Notation: $\mathbf{X}$ denotes a random variable or random vector.
$\mathbf{x}$ is its realization.

Hypothesis Testing
==================

* A *hypothesis* is a statement about the parameter space $\Theta$. 
* The *null hypothesis* $\Theta_{0}$ is a subset of $\Theta$ of interest,
typically suggested by scientific theory. 
* The *alternative
hypothesis* $\Theta_{1}=\Theta\backslash\Theta_{0}$ is the complement
of $\Theta_{0}$. * *Hypothesis testing* is a decision whether to accept
the null hypothesis or to reject it according to the observed evidence.
* If $\Theta_0$ is a singleton, we call it a *simple hypothesis*; otherwise we call it a *composite hypothesis*.
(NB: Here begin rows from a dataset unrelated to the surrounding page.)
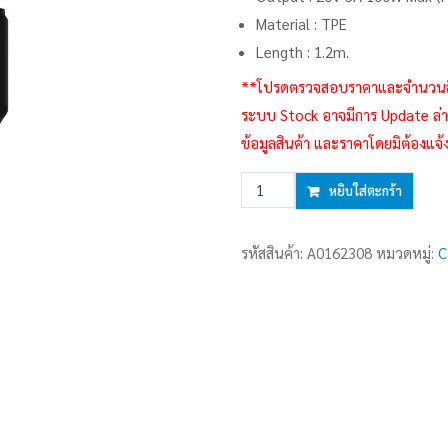
Material : TPE
Length : 1.2m.
**โปรดตรวจสอบราคาและจำนวนสินค้า
ระบบ Stock อาจมีการ Update ล่าช
ข้อมูลสินค้า และราคาโดยมิต้องแจ้
จำนวน
หยิบใส่ตะกร้า
1.2M
Cable
รหัสสินค้า:
A0162308
หมวดหมู่:
C
Type-
C
To
Type-
C
VOLTME
(100W,C2278)
Black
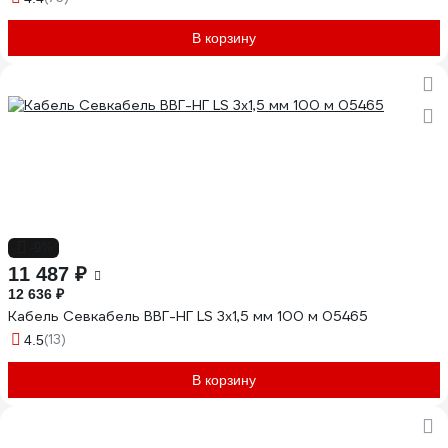
В корзину
-9%
11 487 ₽
12 636 ₽
Кабель Севкабель ВВГ-НГ LS 3х1,5 мм 100 м 05465
(13)
4.5
В корзину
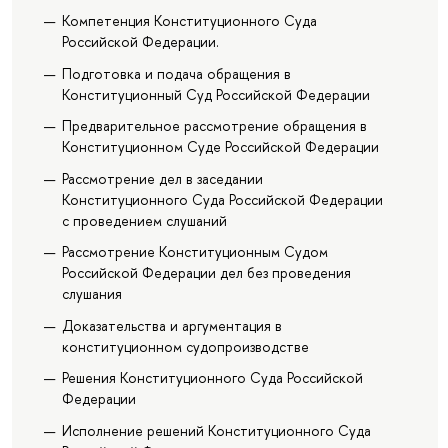
Компетенция Конституционного Суда
Российской Федерации.
Подготовка и подача обращения в
Конституционный Суд Российской Федерации
Предварительное рассмотрение обращения в
Конституционном Суде Российской Федерации
Рассмотрение дел в заседании
Конституционного Суда Российской Федерации
с проведением слушаний
Рассмотрение Конституционным Судом
Российской Федерации дел без проведения
слушания
Доказательства и аргументация в
конституционном судопроизводстве
Решения Конституционного Суда Российской
Федерации
Исполнение решений Конституционного Суда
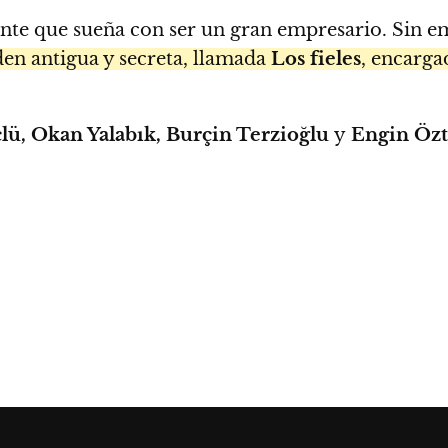
ante que sueña con ser un gran empresario. Sin 
den antigua y secreta, llamada
Los fieles
, encarga
lü, Okan Yalabık, Burçin Terzioğlu
y
Engin Özt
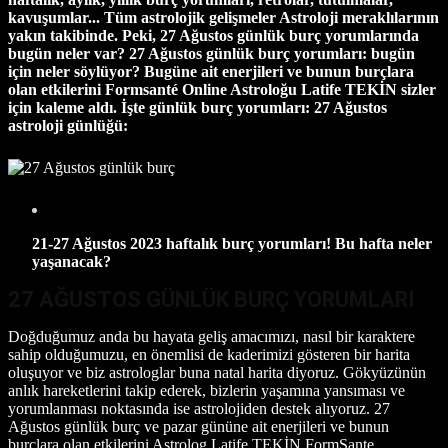
kavuşumlar... Tüm astrolojik gelişmeler Astroloji meraklılarının
yakın takibinde. Peki, 27 Ağustos günlük burç yorumlarında
bugün neler var? 27 Ağustos günlük burç yorumları: bugün
için neler söylüyor? Bugüne
ait enerjileri ve bunun burçlara
olan etkilerini
Formsanté Online Astroloğu Latife TEKİN sizler
için kaleme aldı. İşte günlük burç yorumları: 27 Ağustos
astroloji günlüğü:
21-27 Ağustos 2023 haftalık burç yorumları! Bu hafta neler
yaşanacak?
27 AĞUSTOS GÜNLÜK BURÇ YORUMLARI
Doğduğumuz anda bu hayata geliş amacımızı, nasıl bir karaktere
sahip olduğumuzu, en önemlisi de kaderimizi gösteren bir harita
oluşuyor ve biz astrologlar buna natal harita diyoruz. Gökyüzünün
anlık hareketlerini takip ederek, bizlerin yaşamına yansıması ve
yorumlanması noktasında ise astrolojiden destek alıyoruz. 27
Ağustos günlük burç ve pazar gününe ait enerjileri ve bunun
burçlara olan etkilerini Astrolog Latife TEKİN FormSante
* A *test function* is a mapping
$$\phi:\mathcal{X}^{n}\mapsto\left\{ 0,1\right\},$$ where $\mathcal{X}$
is the sample space. We accept the null hypothesis if
$\phi\left(\mathbf{x}\right)=0$, or reject it if
$\phi\left(\mathbf{x}\right)=1$. 
* The *acceptance region* is defined as
$A_{\phi}=\left\{ \mathbf{x}\in\mathcal{X}^{n}:\phi\left(\mathbf{x}\right)=0\right\} ,$
and the *rejection region* is
$R_{\phi}=\left\{ \mathbf{x}\in\mathcal{X}^{n}:\phi\left(\mathbf{x}\right)=1\right\} .$
* The *power function* of the test $\phi$ is
$$\beta_{\phi}\left(\theta\right)=P_{\theta}\left(\phi\left(\mathbf{X}\right)=1\right)=E_{\theta}\left(\phi\left(\mathbf{X}\right)\right).$$
The power function measures, at a given point $\theta$, the probability that the
test function rejects the null.

* The *power* of $\phi$ at $\theta$ for some $\theta\in\Theta_{1}$ is
defined as the value of $\beta_{\phi}\left(\theta\right)$. 
* The *size* of
the test $\phi$ is define as
$\alpha=\sup_{\theta\in\Theta_{0}}\beta_{\phi}\left(\theta\right).$
Notice that the definition of power depends on a $\theta$ in the
alternative, whereas that of size is independent of $\theta$ as it takes
the supremum over the set of null $\Theta_0$. 
* The *level* of the test $\phi$ is a value
$\alpha\in\left(0,1\right)$ such that
$\alpha\geq\sup_{\theta\in\Theta_{0}}\beta_{\phi}\left(\theta\right)$,
which is often used when it is difficult to attain the exact supremum.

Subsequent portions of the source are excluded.